Ce qui pourrit les relations humaines et met en danger la démocratie, c’est la mauvaise foi, aussi appelée abus de droit.
On ne peut accuser de cela les Parlementaires fédéraux qui, en toute clarté, ont bricolé une loi sur la RFFA dont les éléments manquaient certes d’unité. En effet, rien n’était caché aux citoyens : les débats étaient publics, le référendum a pu être demandé et chacun savait exactement le contenu du « paquet » proposé au vote. Le mécanisme démocratique était parfaitement respecté, même si on n’apprécie pas les « paquets » législatifs. Les parlementaires avaient pris le « risque » de présenter un tel « paquet ».
En revanche, que certains citoyens – ou certains groupes politiques, ici le POP – puissent annoncer vers la fin de la campagne de vote qu’ils se prévaudront du manque d’unité de matière propre au « paquet » dans l’hypothèse où le résultat du vote leur déplairait correspond au cas d’école de ce que l’on enseigne en première année de droit au sujet de l’abus de droit, c’est-à-dire de la violation du principe de bonne foi.
Celui qui connaît le vice entachant à ses yeux une procédure doit s’en prévaloir dès que possible afin d’éviter le déroulement de cette procédure et d’en limiter les dégâts. En effet, pendant la campagne de vote, il s’agit de recourir contre le vice que l’on connaît afin d’éviter éventuellement d’en arriver au scrutin et de risquer de faire annuler la volonté populaire exprimée. On ne peut pas attendre de voir si le résultat du vote plaît ou déplaît. Ce serait se moquer de la volonté populaire.

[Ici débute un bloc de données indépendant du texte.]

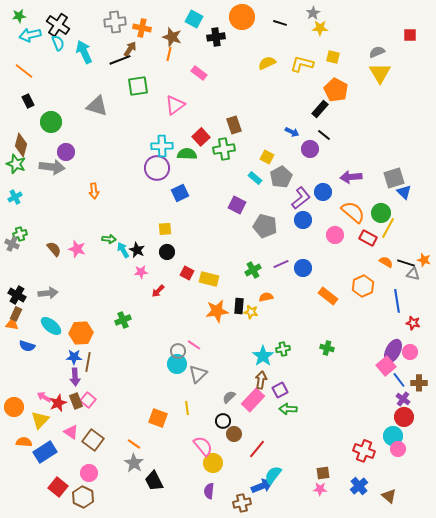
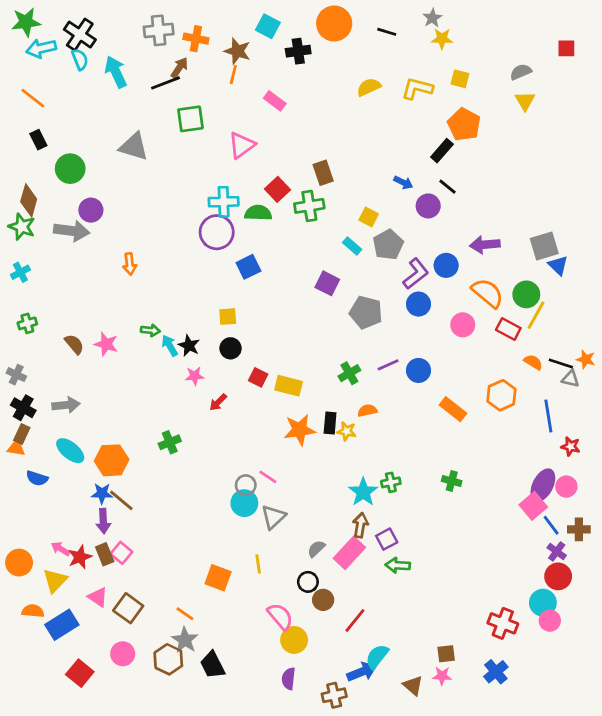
green star: (19, 16) -> (26, 22), size x1.5
yellow triangle: (380, 73) -> (525, 101), size x0.7
gray cross: (12, 244) -> (16, 375), moved
brown line: (88, 362) -> (121, 500), turned -60
brown triangle: (389, 496) -> (413, 686), moved
brown hexagon: (83, 497) -> (168, 659), moved

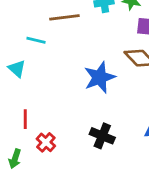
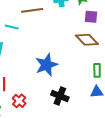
blue star: (100, 77) -> (46, 65), moved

Dans l’affaire neuchâteloise que le POP invoque actuellement à tort à l’appui de son recours contre le résultat du vote sur la RFFA, le défaut de clarté de la question soumise au vote des Neuchâtelois à l’époque était connu dès le début de la campagne et les recourants ont alors exercé leur droit de recours aussitôt et obtenu l’annulation de la procédure de vote avant que le scrutin ait lieu : il n’y a eu aucune atteinte à la volonté des citoyens puisqu’ils n’ont pas eu à se prononcer ; l’affaire était renvoyée au Parlement neuchâtelois qui dut revoir sa copie, laquelle pouvait à nouveau être soumise au référendum etc…
Dans l’affaire de la RFFA, le prétendu vice selon le POP, soit le contenu du « paquet », était connu de très longue date. Ceux qui voulaient s’en prévaloir devaient, dès la publication de la convocation des citoyens pour le 19 mai, recourir en demandant la suspension de la procédure. Ils auraient alors exercé leur droit de recours sans risquer de porter atteinte au résultat du vote ultérieur.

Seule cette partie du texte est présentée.